[Data extracted from a collection]
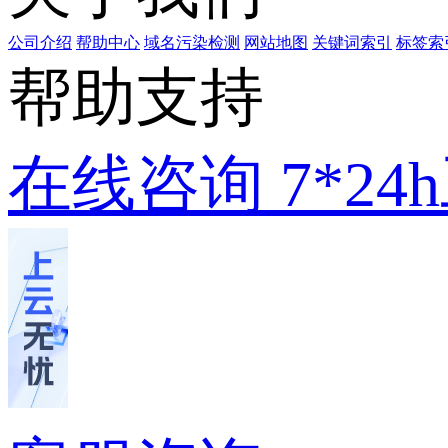
公司介绍
帮助中心
域名污染检测
网站地图
关键词索引
标签索
帮助支持
在线咨询
7*2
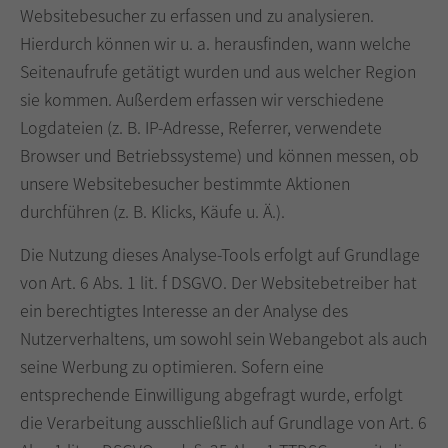
Websitebesucher zu erfassen und zu analysieren.
Hierdurch können wir u. a. herausfinden, wann welche
Seitenaufrufe getätigt wurden und aus welcher Region
sie kommen. Außerdem erfassen wir verschiedene
Logdateien (z. B. IP-Adresse, Referrer, verwendete
Browser und Betriebssysteme) und können messen, ob
unsere Websitebesucher bestimmte Aktionen
durchführen (z. B. Klicks, Käufe u. Ä.).
Die Nutzung dieses Analyse-Tools erfolgt auf Grundlage
von Art. 6 Abs. 1 lit. f DSGVO. Der Websitebetreiber hat
ein berechtigtes Interesse an der Analyse des
Nutzerverhaltens, um sowohl sein Webangebot als auch
seine Werbung zu optimieren. Sofern eine
entsprechende Einwilligung abgefragt wurde, erfolgt
die Verarbeitung ausschließlich auf Grundlage von Art. 6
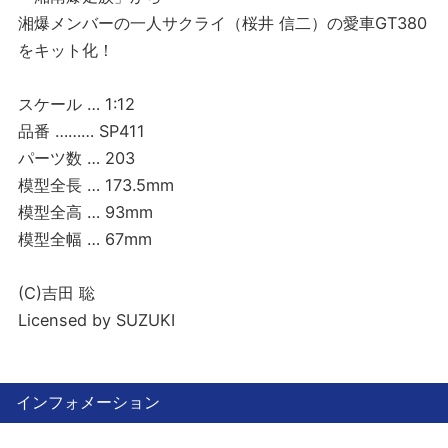
湘爆メンバーの一人サクライ（桜井 信二）の愛車GT380
をキット化！
スケール … 1:12
品番 ……… SP411
パーツ数 … 203
模型全長 … 173.5mm
模型全高 … 93mm
模型全幅 … 67mm
(C)吉田 聡
Licensed by SUZUKI
インフォメーション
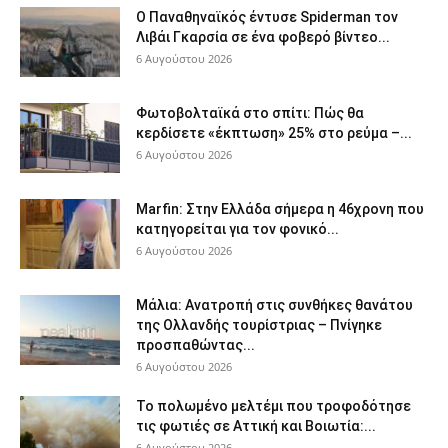
Ο Παναθηναϊκός έντυσε Spiderman τον
Λιβάι Γκαρσία σε ένα φοβερό βίντεο...
6 Αυγούστου 2026
Φωτοβολταϊκά στο σπίτι: Πώς θα
κερδίσετε «έκπτωση» 25% στο ρεύμα –...
6 Αυγούστου 2026
Marfin: Στην Ελλάδα σήμερα η 46χρονη που
κατηγορείται για τον φονικό...
6 Αυγούστου 2026
Μάλια: Ανατροπή στις συνθήκες θανάτου
της Ολλανδής τουρίστριας – Πνίγηκε
προσπαθώντας...
6 Αυγούστου 2026
Το πολωμένο μελτέμι που τροφοδότησε
τις φωτιές σε Αττική και Βοιωτία:...
6 Αυγούστου 2026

WHAT IS REQUIRED: Copy only the part of the records that runs from the first line to the line with "Die Nutzung dieses", ends included, leaving pictures out.

RESPONSE AREA:
公司介绍
帮助中心
域名污染检测
网站地图
关键词索引
标签索
帮助支持
在线咨询
7*2
Websitebesucher zu erfassen und zu analysieren.
Hierdurch können wir u. a. herausfinden, wann welche
Seitenaufrufe getätigt wurden und aus welcher Region
sie kommen. Außerdem erfassen wir verschiedene
Logdateien (z. B. IP-Adresse, Referrer, verwendete
Browser und Betriebssysteme) und können messen, ob
unsere Websitebesucher bestimmte Aktionen
durchführen (z. B. Klicks, Käufe u. Ä.).
Die Nutzung dieses Analyse-Tools erfolgt auf Grundlage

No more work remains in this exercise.